Exact wording is required: give all the records again, minus the pictures.
┌─ Data in this exercise
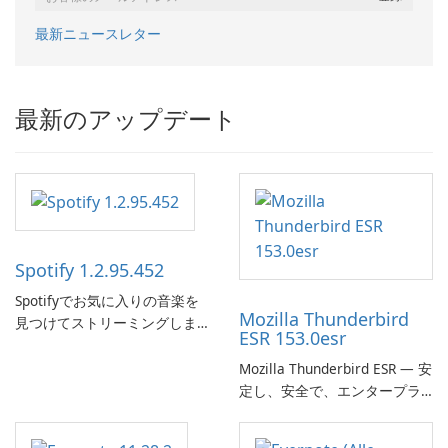
最新ニュースレター
最新のアップデート
Spotify 1.2.95.452
Spotifyでお気に入りの音楽を
Mozilla Thunderbird
見つけてストリーミングしま
ESR 153.0esr
す。
Mozilla Thunderbird ESR — 安
定し、安全で、エンタープラ
イズ対応のメールクライアン
ト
└─
**Answer for this exercise**:
最新ニュースレター
最新のアップデート
Spotify 1.2.95.452
Spotifyでお気に入りの音楽を
Mozilla Thunderbird
見つけてストリーミングしま
ESR 153.0esr
す。
Mozilla Thunderbird ESR — 安
定し、安全で、エンタープラ
イズ対応のメールクライアン
ト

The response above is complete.